Se hai preso il TFR potrebbero richiederti extra tasse: come funziona il conguaglio
Molti ex dipendenti pubblici si ritrovano alle prese con delle comunicazioni da parte dell’Agenzia delle Entrate in merito a delle imposte arretrate legate al TFR o al TFS. Ma per quale motivo? Ebbene, bisogna sapere che al momento della liquidazione di questi due trattamenti si applica una ritenuta Irpef standard del 23%, come acconto sulle tasse dovute. Questa ritenuta, però, non rappresenta sempre l’imposta definitiva. In molti casi, soprattutto per i compensi arretrati, l’Inps agisce solo come sostituto d’imposta provvisorio, ma il calcolo finale dell’imposta effettiva spetta all’Agenzia delle Entrate che, dal suo canto, può intervenire anche mesi dopo attraverso un conguaglio fiscale.

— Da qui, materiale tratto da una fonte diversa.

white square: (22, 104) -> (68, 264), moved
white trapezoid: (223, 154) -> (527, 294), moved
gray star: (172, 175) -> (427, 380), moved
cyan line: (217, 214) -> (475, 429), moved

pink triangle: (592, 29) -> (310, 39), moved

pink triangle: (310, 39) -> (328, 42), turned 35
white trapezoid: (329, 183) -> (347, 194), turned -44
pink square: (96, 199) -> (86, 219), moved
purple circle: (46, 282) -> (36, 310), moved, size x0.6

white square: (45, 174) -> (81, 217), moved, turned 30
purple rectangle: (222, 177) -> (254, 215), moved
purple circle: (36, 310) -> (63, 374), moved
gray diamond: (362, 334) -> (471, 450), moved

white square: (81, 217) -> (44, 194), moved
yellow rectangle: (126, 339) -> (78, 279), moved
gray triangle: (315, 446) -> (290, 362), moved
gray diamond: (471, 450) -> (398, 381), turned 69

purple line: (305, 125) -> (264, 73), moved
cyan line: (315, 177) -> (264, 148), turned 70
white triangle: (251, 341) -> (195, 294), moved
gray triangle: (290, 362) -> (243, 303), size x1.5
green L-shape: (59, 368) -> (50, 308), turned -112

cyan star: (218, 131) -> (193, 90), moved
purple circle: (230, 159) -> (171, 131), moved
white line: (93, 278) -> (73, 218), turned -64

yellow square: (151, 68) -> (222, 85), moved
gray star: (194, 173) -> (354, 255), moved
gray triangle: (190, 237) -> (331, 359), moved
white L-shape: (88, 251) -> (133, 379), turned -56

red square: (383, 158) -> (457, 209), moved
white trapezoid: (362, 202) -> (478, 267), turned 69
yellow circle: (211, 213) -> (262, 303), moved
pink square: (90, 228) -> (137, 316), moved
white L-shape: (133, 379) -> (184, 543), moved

Questo si verifica perché le somme corrisposte a titolo di TFR e TFS vengono tassate separatamente rispetto al reddito ordinario, tenendo conto di una media delle aliquote Irpef applicate nei due anni precedenti alla liquidazione. Questo metodo tiene conto del fatto che si tratta di compensi riferiti ad anni diversi rispetto a quello di percezione.
Se, ad esempio, nel biennio precedente un lavoratore ha versato Irpef con un’aliquota media del 27% e l’Inps ha trattenuto solo il 23%, allora il contribuente dovrà versare un ulteriore 4%. Supponiamo che una persona abbia ricevuto un TFR netto di 20 mila euro con una ritenuta del 23%, ovvero 4.600 euro.
Sulla base dei redditi percepiti dal soggetto in questione nel biennio precedente, l’Agenzia delle Entrate stabilisce che avrebbe dovuto versare un’imposta del 27,2%. Il ricalcolo genera quindi una differenza del 4,2%, ovvero 840 euro da restituire allo Stato.
Chi rischia di dover pagare e chi resta escluso
A rischiare di dover pagare sono soprattutto coloro che hanno ricevuto importi elevati di TFR o TFS, che hanno percepito negli anni precedenti redditi medio-alti.
O ricevuto il trattamento con ritardo rispetto all’anno di competenza. Al contrario chi ha un TFR modesto, come ad esempio molti docenti precari o ATA a tempo determinato, difficilmente riceverà avvisi. Ciò poiché la differenza d’imposta si rivela inferiore alla soglia minima prevista.
Trattandosi di un conguaglio fiscale inoltre, è bene sottolineare, non sono previste sanzioni né interessi. Questo ovviamente a meno di ritardi nel pagamento. L’Agenzia delle Entrate, infatti, chiede solo il pagamento della quota effettivamente dovuta in base al ricalcolo. Il contribuente può chiedere la rateizzazione del pagamento, fino a un massimo di 8 rate trimestrali. In caso di dubbi si consiglia di rivolgersi a un Caf, Patronato o commercialista di fiducia per ottenere maggiori informazioni in merito.